Trump "doit partir": le président américain face à un deuxième "impeachment" historique

(AFP)

Donald Trump est "un danger évident et immédiat": la présidente démocrate de la Chambre des représentants Nancy Pelosi a appelé mercredi à destituer le président des Etats-Unis, qui faisait face à un deuxième "impeachment" historique une semaine avant la fin de son mandat.

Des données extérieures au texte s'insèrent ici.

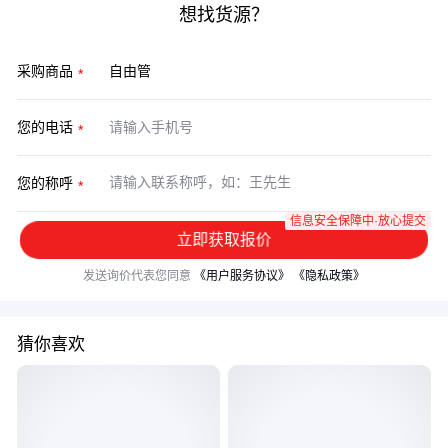
想找货源？
采购商品
您的电话
您的称呼
信息安全保障中·放心提交
立即获取报价
发送询价代表您同意
《用户服务协议》
《隐私政策》
猜你喜欢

"Le président des Etats-Unis a incité à cette insurrection, cette rébellion armée", a-t-elle lancé avant le vote sur cette mise en accusation formelle pour avoir encouragé l'assaut du 6 janvier contre le Capitole, qui a fait cinq morts et ébranlé la démocratie américaine.

"Il doit partir, il est un danger évident et immédiat contre la nation que nous aimons tous", a-t-elle martelé dans un Congrès barricadé.

"Votre but a toujours été de vous en prendre au président, peu importe pourquoi. C'est une obsession", a rétorqué l'élu républicain Jim Jordan, un trumpiste parmi les plus fidèles.

A sept jours de la prestation de serment du prochain président Joe Biden, la ville de Washington, placée sous très haute sécurité, était méconnaissable.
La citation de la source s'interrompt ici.